Dabei wurde deutlich: Träsch sieht den VfB lediglich in einer Ergebniskrise. Wille und spielerisches Vermögen seien durchaus vorhanden, so Träsch.

bundesliga.de: Herr Träsch, wie lautet Ihr Fazit nach der bitteren 0:1-Niederlage gegen Köln?

Christian Träsch: Wir waren fast über 90 Minuten die bessere Mannschaft und müssen das Spiel gewinnen. Aber so ist das im Fußball, wenn man unten im Tabellenkeller steht, gehen auch solche Partien verloren.

bundesliga.de: Was waren genau die Gründe?

Träsch: Eigentlich ganz einfach. Erst machen wir aus unseren vielen Chancen keine Tore und dann wird ein Elfmeter gepfiffen, der keiner war.

bundesliga.de: Dabei hatte der VfB eine ordentliche Leistung geboten.

Träsch: Das sehe ich genauso. Spielerisch sind wir eigentlich gut, aber das hilft alles nichts, wenn die Ergebnisse nicht stimmen. Letztendlich entscheiden die Tore und die haben wir nicht gemacht. Da hilft alles schön spielen nichts.

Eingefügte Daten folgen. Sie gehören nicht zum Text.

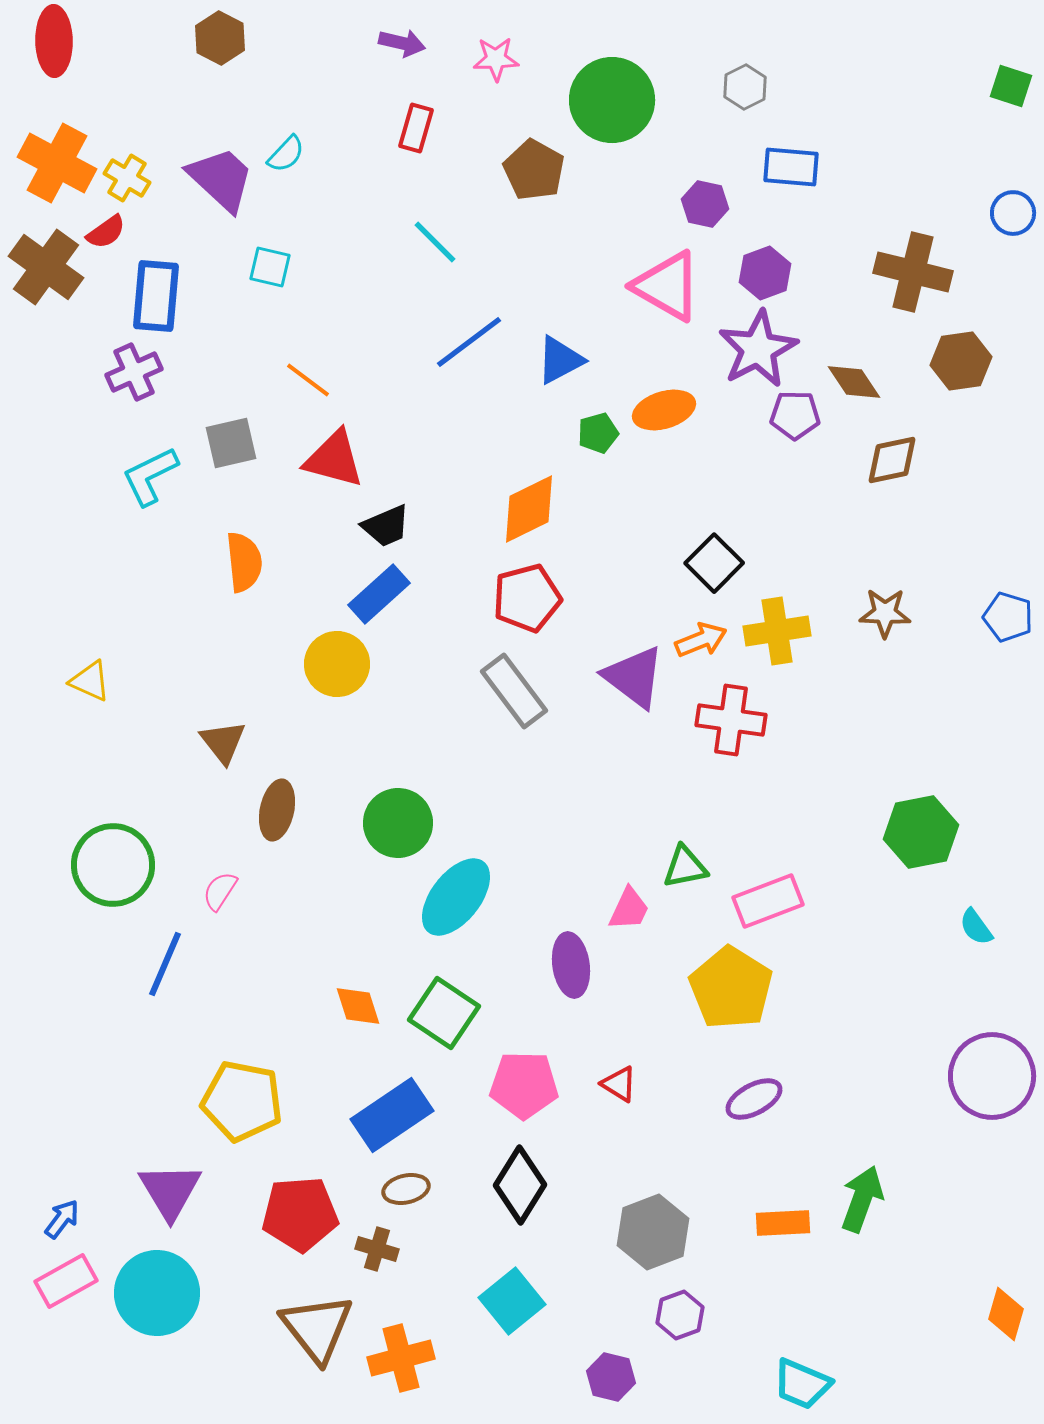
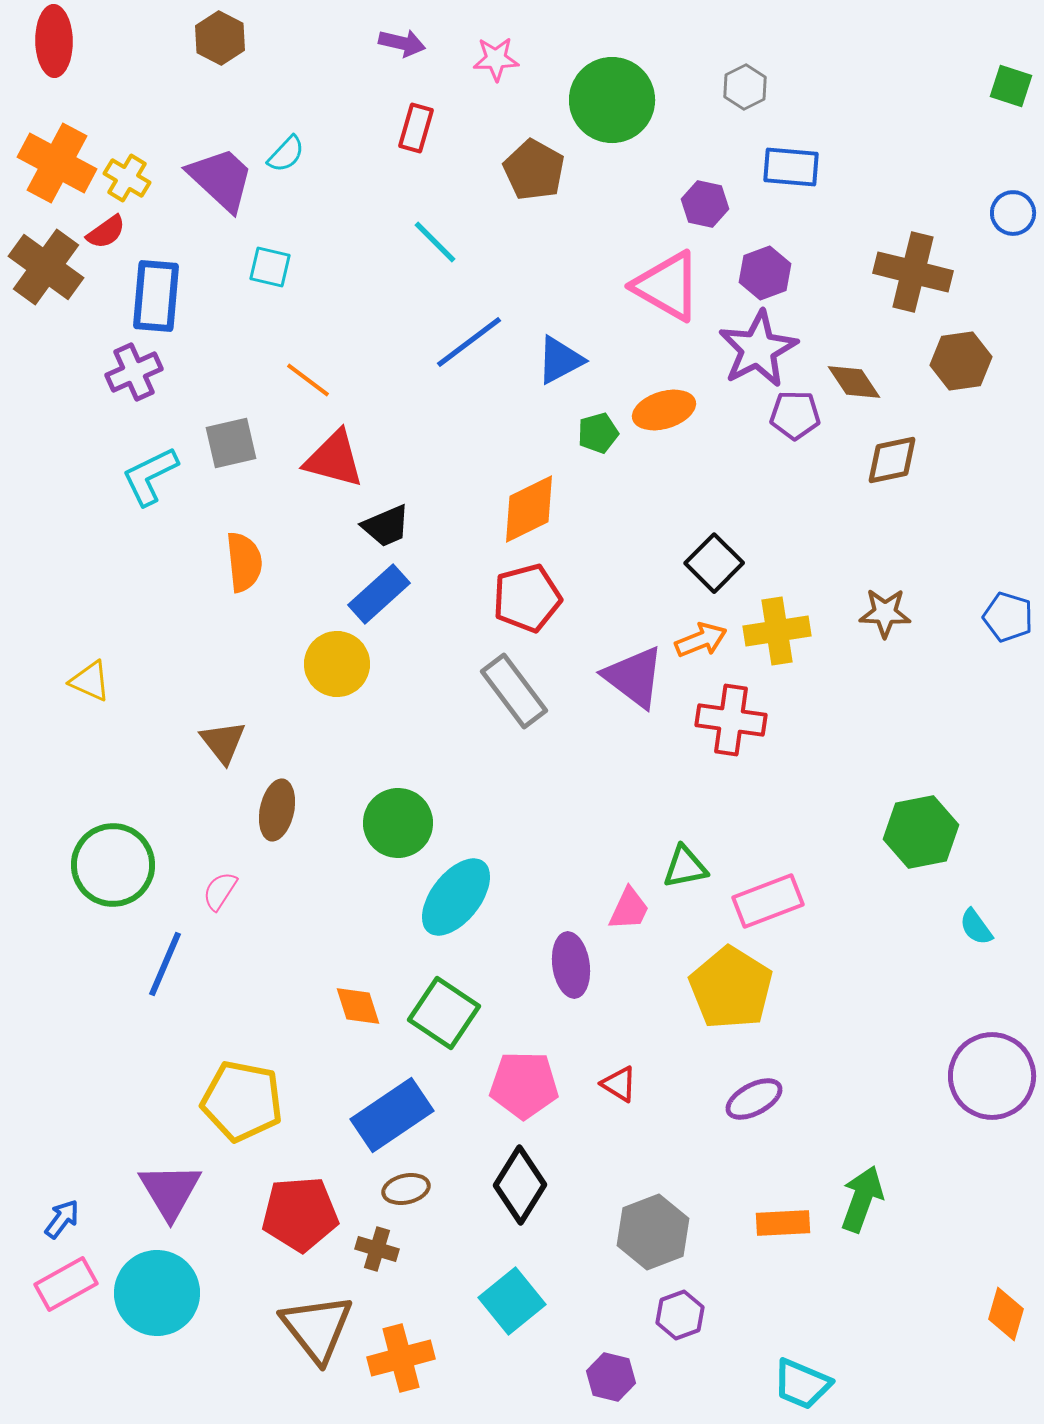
pink rectangle at (66, 1281): moved 3 px down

bundesliga.de: Wie kampfbetont es im Kampf gegen den Abstieg zugeht zeigt die Personalie Martin Lanig. Ihr ehemaliger Teamkollege musste Gelb-Rot-gefährdet zur Halbzeit in der Kabine bleiben.

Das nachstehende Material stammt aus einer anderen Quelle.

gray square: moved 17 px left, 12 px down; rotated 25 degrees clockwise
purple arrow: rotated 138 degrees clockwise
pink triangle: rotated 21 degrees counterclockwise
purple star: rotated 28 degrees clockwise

Träsch: Es wird einfach in jedem Spiel um jeden Zentimeter Boden gekämpft. Und dann wird es natürlich schwierig, wenn man bereits mit Gelb vorbelastet ist.

bundesliga.de: Wenn man auf die derzeitige Tabelle schaut, muss es dem VfB Angst und Bange werden.

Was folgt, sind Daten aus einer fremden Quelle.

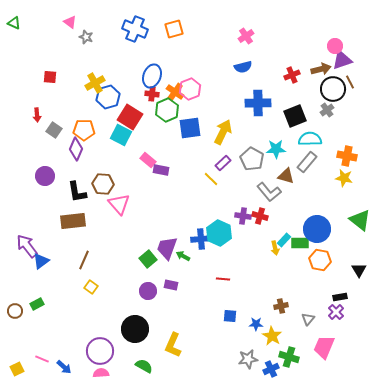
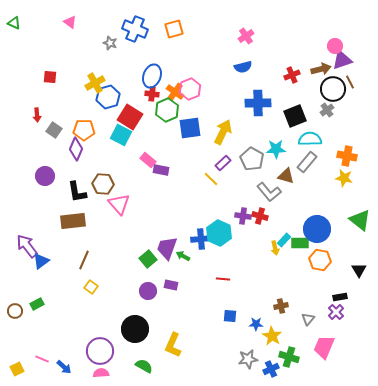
gray star at (86, 37): moved 24 px right, 6 px down
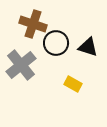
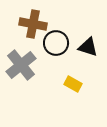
brown cross: rotated 8 degrees counterclockwise
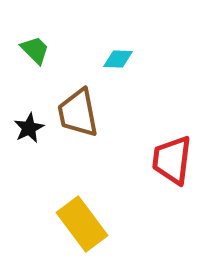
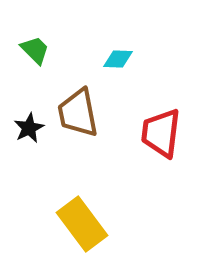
red trapezoid: moved 11 px left, 27 px up
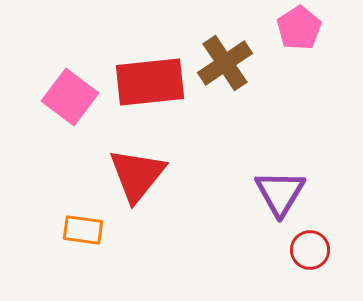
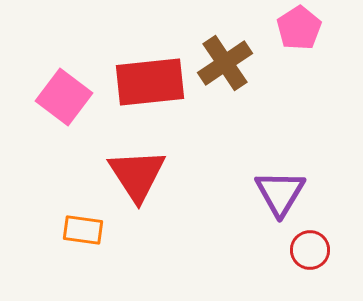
pink square: moved 6 px left
red triangle: rotated 12 degrees counterclockwise
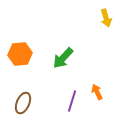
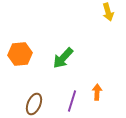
yellow arrow: moved 2 px right, 6 px up
orange arrow: rotated 28 degrees clockwise
brown ellipse: moved 11 px right, 1 px down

Träsch: Die Tabelle haben wir in den letzten Wochen schon immer im Blick. Wir wissen, dass wir unten stehen und wir wissen auch, dass der Tabellenplatz dem VfB nicht würdig ist. Nun müssen wir weiter nach vorne schauen, die Niederlage analysieren, um dann beim Hamburger SV die notwendigen Punkte einzufahren.

bundesliga.de: Ein Mentalitätsproblem sehen Sie beim VfB nicht?

Träsch: Auf keinen Fall. Der Wille ist da, nur die Ergebnisse lassen derzeit noch zu oft zu wünschen übrig.